• [Your instructions] Give the data below again exactly, and drop each picture from it.

• [Source records]
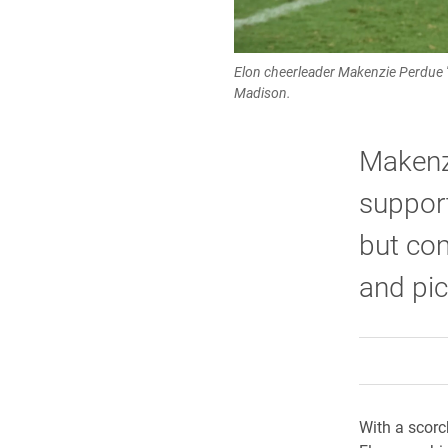
Elon cheerleader Makenzie Perdue '2
Madison.
Makenzi
support
but co
and pic
With a scorc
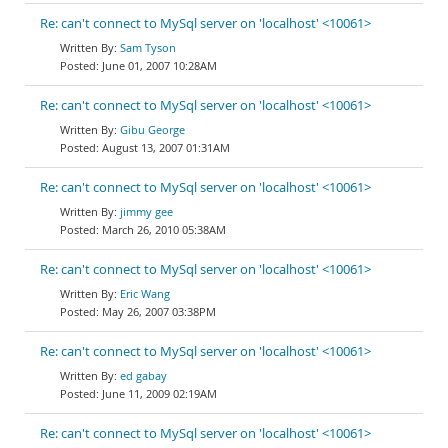
Re: can't connect to MySql server on 'localhost' <10061>
Sam Tyson
June 01, 2007 10:28AM
Re: can't connect to MySql server on 'localhost' <10061>
Gibu George
August 13, 2007 01:31AM
Re: can't connect to MySql server on 'localhost' <10061>
jimmy gee
March 26, 2010 05:38AM
Re: can't connect to MySql server on 'localhost' <10061>
Eric Wang
May 26, 2007 03:38PM
Re: can't connect to MySql server on 'localhost' <10061>
ed gabay
June 11, 2009 02:19AM
Re: can't connect to MySql server on 'localhost' <10061>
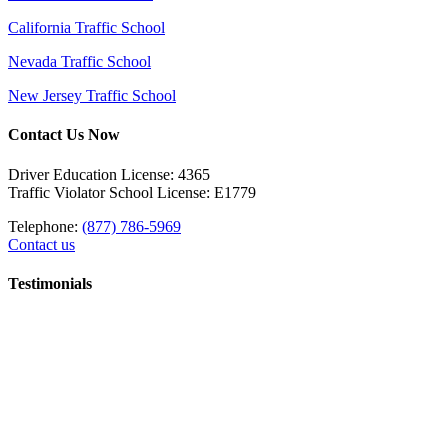
California Traffic School
Nevada Traffic School
New Jersey Traffic School
Contact Us Now
Driver Education License: 4365
Traffic Violator School License: E1779
Telephone:
(877) 786-5969
Contact us
Testimonials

• [Problem solution]
Elon cheerleader Makenzie Perdue '2
Madison.
Makenzi
support
but co
and pic
With a scorc
Re: can't connect to MySql server on 'localhost' <10061>
Sam Tyson
June 01, 2007 10:28AM
Re: can't connect to MySql server on 'localhost' <10061>
Gibu George
August 13, 2007 01:31AM
Re: can't connect to MySql server on 'localhost' <10061>
jimmy gee
March 26, 2010 05:38AM
Re: can't connect to MySql server on 'localhost' <10061>
Eric Wang
May 26, 2007 03:38PM
Re: can't connect to MySql server on 'localhost' <10061>
ed gabay
June 11, 2009 02:19AM
Re: can't connect to MySql server on 'localhost' <10061>
California Traffic School
Nevada Traffic School
New Jersey Traffic School
Contact Us Now
Driver Education License: 4365
Traffic Violator School License: E1779
Telephone:
(877) 786-5969
Contact us
Testimonials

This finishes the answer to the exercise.